When the peer-to-peer (P2P) file distribution technology known as BitTorrent hit the scene back in 2002, it was a major breakthrough in file downloading. Now, a new technology based on BitTorrent is looking to entirely revolutionize how the web works and companies like Netflix have taken notice. The project is called WebTorrent and it was launched by Feross Aboukhadijeh, who is a Stanford University graduate with significant peer-to-peer experience. He is the founder of PeerCDN, a content delivery network based on P2P which was sold to Yahoo in late 2013. 

BitTorrent has long held public interest and hope for consumer purposes. The communications protocol distributes large amounts of data over the Internet and since its introduction, its usage has grown. Depending on the source, BitTorrent downloads account for approximately 43 percent to 70 percent of all Internet traffic, an amount that reaches the order of petabytes of monthly data.

Online streaming has impacted the popularity of BitTorrent in recent years. That is exactly where WebTorrent is filling the gap in between streaming and P2P, and that is the reason Netflix has expressed interest in the project. By combining the two, WebTorrent looks to put together browser-based streaming and distributed file sharing, enabling quality, speed, and reliability at the same time.  

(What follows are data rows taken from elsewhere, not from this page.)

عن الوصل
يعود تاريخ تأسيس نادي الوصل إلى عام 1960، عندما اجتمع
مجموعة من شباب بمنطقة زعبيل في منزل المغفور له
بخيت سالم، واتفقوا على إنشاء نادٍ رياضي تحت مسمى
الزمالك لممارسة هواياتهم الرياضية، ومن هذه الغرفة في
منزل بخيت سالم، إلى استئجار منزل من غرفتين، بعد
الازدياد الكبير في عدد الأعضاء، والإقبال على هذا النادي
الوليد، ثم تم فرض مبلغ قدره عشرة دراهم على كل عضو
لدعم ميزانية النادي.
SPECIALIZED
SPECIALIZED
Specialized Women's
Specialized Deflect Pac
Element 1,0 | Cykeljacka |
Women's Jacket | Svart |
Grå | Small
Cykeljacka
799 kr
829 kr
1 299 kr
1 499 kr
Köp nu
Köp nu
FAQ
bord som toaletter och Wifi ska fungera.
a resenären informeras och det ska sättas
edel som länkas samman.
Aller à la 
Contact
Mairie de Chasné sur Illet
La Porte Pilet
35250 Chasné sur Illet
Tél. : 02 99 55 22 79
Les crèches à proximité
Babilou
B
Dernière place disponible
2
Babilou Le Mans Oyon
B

In this construct, users help host the video content of a site, making the experience fast, resilient, and capable of meeting the high demands of video streaming in an entirely new way. WebTorrent has been built to allow users to participate in the network directly from the browser, without a need to install or configure anything. Being tied to popular browsers in this way, the audience is open to hundreds of millions of potential users.

A few months ago, Netflix contacted Feross to discuss the technology which could ultimately help stream their popular video service. Netflix could realize serious improvements in reliability and capacity.

More than any lab project, the product is already on display on the homepage where users can see the ease of use built into video sharing and streaming features. For now, there is a lot of work to be done. Internet Explorer notably is not compliant with the underlying technology known as WebRTC. This project is one to keep tabs on as video sharing continues to grow.